En ce qui concerne la décision fixant le pays de destination :

9. Aux termes de l'article L. 721-4 du code de l'entrée et du séjour des étrangers et du droit d'asile dont les dispositions reprennent celles de l'ancien article L. 513-2 du même code : " () Un étranger ne peut être éloigné à destination d'un pays s'il établit que sa vie ou sa liberté y sont menacées ou qu'il y est exposé à des traitements contraires aux stipulations de l'article 3 de la Convention européenne de sauvegarde des droits de l'homme et des libertés fondamentales du 4 novembre 1950. ".

10. Si M. D fait état des risques qu'il encourrait en cas de retour dans son pays d'origine, il n'apporte aucun élément de nature à établir le bien-fondé de ses allégations, ni la réalité de ses craintes. Au surplus, il ne produit aucun document nouveau de nature à remettre en cause l'appréciation déjà portée sur sa situation par l'Office français de protection des réfugiés et apatrides et la Cour nationale du droit d'asile auprès desquels il a déjà pu faire valoir ses arguments. Les seules allégations relatives aux menaces dont il aurait fait l'objet ne permettent pas d'établir la réalité et l'actualité des risques encourus.

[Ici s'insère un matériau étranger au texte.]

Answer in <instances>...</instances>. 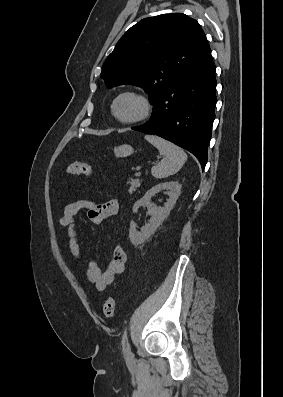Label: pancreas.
Returning a JSON list of instances; mask_svg holds the SVG:
<instances>
[{
    "instance_id": "pancreas-1",
    "label": "pancreas",
    "mask_w": 283,
    "mask_h": 397,
    "mask_svg": "<svg viewBox=\"0 0 283 397\" xmlns=\"http://www.w3.org/2000/svg\"><path fill=\"white\" fill-rule=\"evenodd\" d=\"M127 184H130V192H135L137 188L141 185V181L139 179H131L127 182Z\"/></svg>"
}]
</instances>
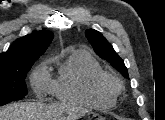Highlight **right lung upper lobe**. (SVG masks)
Returning <instances> with one entry per match:
<instances>
[{"instance_id":"right-lung-upper-lobe-1","label":"right lung upper lobe","mask_w":165,"mask_h":120,"mask_svg":"<svg viewBox=\"0 0 165 120\" xmlns=\"http://www.w3.org/2000/svg\"><path fill=\"white\" fill-rule=\"evenodd\" d=\"M54 35L47 30L33 31L16 39L7 52L0 54V63L38 59L50 45Z\"/></svg>"}]
</instances>
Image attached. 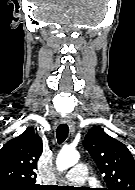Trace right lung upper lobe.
Returning a JSON list of instances; mask_svg holds the SVG:
<instances>
[{"instance_id":"right-lung-upper-lobe-1","label":"right lung upper lobe","mask_w":135,"mask_h":190,"mask_svg":"<svg viewBox=\"0 0 135 190\" xmlns=\"http://www.w3.org/2000/svg\"><path fill=\"white\" fill-rule=\"evenodd\" d=\"M43 151L42 139L28 128L0 149V187L37 188V161Z\"/></svg>"}]
</instances>
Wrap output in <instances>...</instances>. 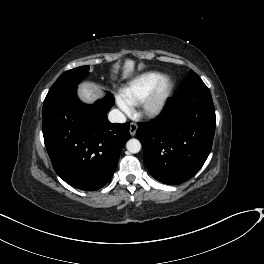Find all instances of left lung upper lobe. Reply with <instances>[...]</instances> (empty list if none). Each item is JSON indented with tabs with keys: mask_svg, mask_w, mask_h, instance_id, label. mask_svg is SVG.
Returning a JSON list of instances; mask_svg holds the SVG:
<instances>
[{
	"mask_svg": "<svg viewBox=\"0 0 264 264\" xmlns=\"http://www.w3.org/2000/svg\"><path fill=\"white\" fill-rule=\"evenodd\" d=\"M204 86L206 85L203 83L202 79L193 70H190L187 74L186 79L179 86L178 92L189 88Z\"/></svg>",
	"mask_w": 264,
	"mask_h": 264,
	"instance_id": "left-lung-upper-lobe-1",
	"label": "left lung upper lobe"
}]
</instances>
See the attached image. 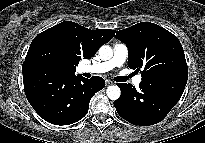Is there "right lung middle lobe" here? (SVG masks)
Returning <instances> with one entry per match:
<instances>
[{"instance_id":"obj_1","label":"right lung middle lobe","mask_w":205,"mask_h":143,"mask_svg":"<svg viewBox=\"0 0 205 143\" xmlns=\"http://www.w3.org/2000/svg\"><path fill=\"white\" fill-rule=\"evenodd\" d=\"M26 62L43 64L74 73L78 65L74 50L55 35L36 36L29 47Z\"/></svg>"}]
</instances>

Par suite, le moyen tiré de la méconnaissance des dispositions de l'article L. 721-4 du code de l'entrée et du séjour des étrangers et du droit d'asile doit être écarté.

11. Il résulte de tout ce qui précède que les conclusions présentées par M. D tendant à l'annulation de l'arrêté du préfet de l'Essonne du 5 octobre 2022 doivent être rejetées, ainsi que, par voie de conséquence, ses conclusions présentées au titre de l'article L. 761-1 du code de justice administrative et de l'article 37 de la loi du 10 juillet 1991.

D E C I D E :

Article 1er : M. D est admis, à titre provisoire, au bénéfice de l'aide juridictionnelle.

Article 2 : Le surplus des conclusions de la requête de M. D est rejeté.

Article 3 : Le présent jugement sera notifié à M. B D et au préfet de l'Essonne.

Rendu public par mise à disposition au greffe le 9 décembre 2022.

La magistrate désignée,

signé

M. E La greffière,

signé

E. Amegee

La République mande et ordonne au préfet de l'Essonne en ce qui le concerne ou à tous commissaires de justice à ce requis en ce qui concerne les voies de droit commun, contre les parties privées, de pourvoir à l'exécution de la présente décision.